> _ABOUT THIS EXERCISE_
Provide only the number of lines below in which the string "être" occurs.

> _DATA TO EXAMINE_

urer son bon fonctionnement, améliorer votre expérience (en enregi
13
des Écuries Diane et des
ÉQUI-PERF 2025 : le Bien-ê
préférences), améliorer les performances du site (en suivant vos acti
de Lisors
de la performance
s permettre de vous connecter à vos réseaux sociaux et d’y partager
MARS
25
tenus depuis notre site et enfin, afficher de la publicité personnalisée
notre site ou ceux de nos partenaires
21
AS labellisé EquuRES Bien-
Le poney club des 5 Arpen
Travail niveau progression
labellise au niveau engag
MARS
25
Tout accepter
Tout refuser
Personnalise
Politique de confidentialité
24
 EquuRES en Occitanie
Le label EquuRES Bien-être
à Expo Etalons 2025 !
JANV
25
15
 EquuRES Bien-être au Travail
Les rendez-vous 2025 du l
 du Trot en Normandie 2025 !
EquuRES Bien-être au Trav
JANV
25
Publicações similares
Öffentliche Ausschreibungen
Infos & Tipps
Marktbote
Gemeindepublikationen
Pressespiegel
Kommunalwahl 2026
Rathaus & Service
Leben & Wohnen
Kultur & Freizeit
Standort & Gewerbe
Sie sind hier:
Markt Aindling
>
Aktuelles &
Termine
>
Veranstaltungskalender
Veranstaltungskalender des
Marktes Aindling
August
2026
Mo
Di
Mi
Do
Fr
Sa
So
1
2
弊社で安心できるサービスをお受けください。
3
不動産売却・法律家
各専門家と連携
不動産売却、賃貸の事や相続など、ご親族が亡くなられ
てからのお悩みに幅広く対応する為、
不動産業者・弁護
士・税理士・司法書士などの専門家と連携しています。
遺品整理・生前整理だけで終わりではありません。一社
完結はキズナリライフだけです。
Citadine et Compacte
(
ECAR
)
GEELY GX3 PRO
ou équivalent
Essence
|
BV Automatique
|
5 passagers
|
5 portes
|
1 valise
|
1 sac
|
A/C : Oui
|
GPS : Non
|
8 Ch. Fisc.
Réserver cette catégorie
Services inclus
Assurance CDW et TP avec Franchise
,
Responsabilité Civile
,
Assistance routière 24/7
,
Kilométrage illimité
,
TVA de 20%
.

> _RESPONSE TO THIS EXERCISE_
3